Not only was the second half of the Premier League campaign a significant improvement in terms of points - the Gunners collected 33 from the first half of the league campaign, and 42 in the second - but Arsene Wenger essentially used two entirely different sides.

Various factors meant the side that picked itself in recent months had little relation to the regular team back in the autumn. There were, broadly speaking, four separate reasons for the evolution of the starting XI.


Mesut Ozil

Mesut Ozil


Key players returning from injury

The first half of Arsenal’s campaign was disrupted by injuries to key players. For example, centre-back Laurent Koscielny suffered three separate injuries in the first half of the campaign, and completed only nine games, with Nacho Monreal, Calum Chambers and Mathieu Debuchy all deputising. In 2015, however, Koscielny’s problems cleared and he played the majority of every league game until the final day. 

Mesut Ozil’s knee injury, meanwhile, meant he went four months without starting a league game, but he returned in February to play a crucial role in the run-in. Olivier Giroud had a similar experience: the injury he sustained in the second match against Everton meant he only started four matches in the first half of the campaign, but he became a regular and scored in six straight matches during a brilliant spell at the start of spring.


David Ospina has become Arsenal's man man in the Premier League

David Ospina has become Arsenal's man man in the Premier League


Good form

David Ospina didn’t start a league match until mid-January against Stoke, having previously only appeared in the cup competitions. But Wenger gave the Colombian a run in the team and he impressed with some fine performances. He would go on to play every minute of Premier League action until the end of the season.

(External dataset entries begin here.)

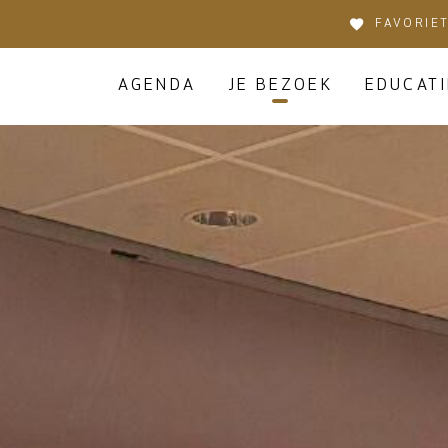
FAVORIE
AGENDA
JE BEZOEK
EDUCATI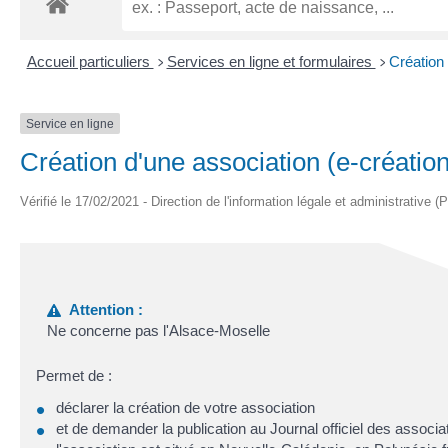
Accueil particuliers
Services en ligne et formulaires
Création 
>
>
Service en ligne
Création d'une association (e-création
Vérifié le 17/02/2021 - Direction de l'information légale et administrative (
Attention :
Ne concerne pas l'Alsace-Moselle
Permet de :
déclarer la création de votre association
et de demander la publication au Journal officiel des associa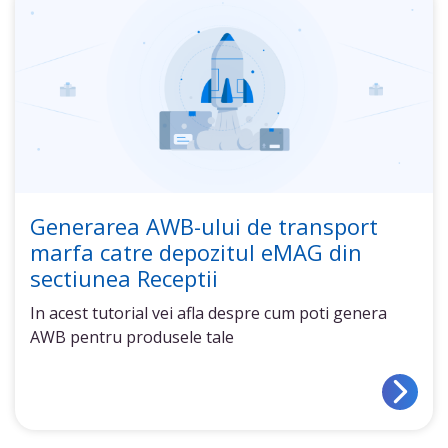
Generarea AWB-ului de transport
marfa catre depozitul eMAG din
sectiunea Receptii
In acest tutorial vei afla despre cum poti genera
AWB pentru produsele tale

Nacho Monreal, meanwhile, started six matches at left-back in the first half of the season, then 16 from New Year’s Day onwards. The Spaniard had been forced to deputise in the centre in the opening months, with Kieran Gibbs playing in his preferred position on the left. But when Monreal was handed opportunities at full-back, he played so well that Wenger was reluctant to drop him.


Francis Coquelin

Francis Coquelin


Sudden breakthrough

Francis Coquelin’s sudden emergence has been highlighted numerous times, but his journey from Championship loanee to Arsenal regular was truly remarkable. Coquelin’s first start was on December 28 against West Ham, and from then he started every league match for the rest of the season, with the exception of the 0-0 draw at home to Sunderland in the penultimate game. Mikel Arteta and Mathieu Flamini, Arsenal’s two obvious choices in that position at the start of the season, must fight to regain their place.

Hector Bellerin’s sudden form was equally unthinkable. Having been behind Mathieu Debuchy and Calum Chambers in the pecking order back in the autumn, the young Spaniard showed incredible maturity when given playing time, and eventually made the right-back slot his own.


Santi Cazorla

Santi Cazorla


Positional changes

Two players were regulars in both’ halves of the season, but their role changed significantly. Santi Cazorla initially played as a No 10, or on the left, then shifted into a deeper role in a 4-3-3, then retreated even further in a 4-2-3-1. His versatility compensated for the absences of Jack Wilshere and Mikel Arteta, while Ozil returned at the perfect time to play Cazorla’s old roles.

In turn, Aaron Ramsey played in his less favoured right-sided midfield role, having initially filled a central midfield slot. Alex Oxlade-Chamberlain (at the start) and Theo Walcott (towards the end) also featured on the right.

Meanwhile, the two new attacking arrivals, Alexis Sanchez and Danny Welbeck, both played a variety of roles. Sanchez played up front, left, right and as a No 10 before eventually settling on the left flank, while Welbeck initially enjoyed a run up front before being used more regularly on the flanks. 

Per Mertesacker

Per Mertesacker

The exception

Among plenty of chopping and changing in each position - some of it enforced, some of it intentional - there was only one player who remained a regular, in the same role, for the entire campaign.

Per Mertesacker missed the opening game having returned late having won the World Cup with Germany, and was rested twice in March - but an injury-free campaign meant he started 35 of 38 matches, and provided some rare permanence amongst plenty of rotation elsewhere.